Reducing harm & when to stop
- The lowest-risk choice is not to use DMAA or DMHA; neither is approved for human consumption and both are banned from supplements and in sport (WADA).
- Never combine with caffeine or other stimulants — additive blood-pressure elevation is documented for DMAA + caffeine.
- Do not use before or during intense exercise or in heat; exertion plus a pressor stimulant raises the risk of cardiovascular and heat-related emergencies.
- Assume label doses are unreliable: products are frequently adulterated with multiple undeclared stimulants at variable, sometimes supra-pharmacologic amounts.
- Seek emergency care immediately for sudden severe headache, chest pain, fainting, focal weakness, vision/speech changes, or very high blood pressure — these can signal stroke or a cardiac event.
- Stop use and get liver testing / medical review for jaundice, dark urine, right-upper-quadrant pain, or unexplained fatigue.

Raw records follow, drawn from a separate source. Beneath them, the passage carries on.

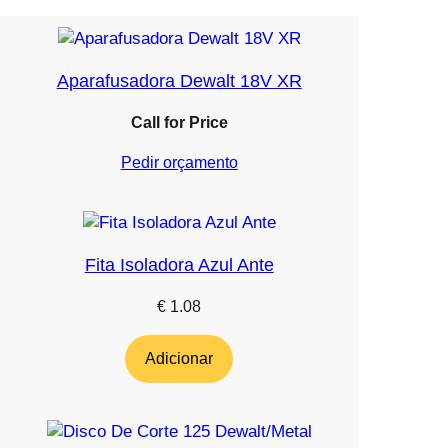
Aparafusadora Dewalt 18V XR
Call for Price
Pedir orçamento
Fita Isoladora Azul Ante
€
1.08
Adicionar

- People with any cardiovascular, cerebrovascular, hepatic, or psychiatric condition, and anyone pregnant or breastfeeding, should not use these compounds.
- Discuss any use, symptoms, or hormonal/health concerns with a physician; for endocrine questions defer to an endocrinologist. This monograph is informational and not an endorsement of use.
Citations (14)
Every clinical claim above is tied to a primary source. Overall evidence grade C — graded to the best available evidence for its core claims.
- 01
DMAA is a synthetic sympathomimetic pressor agent linked to cerebral hemorrhage in adults after use; originally patented as a nasal decongestant.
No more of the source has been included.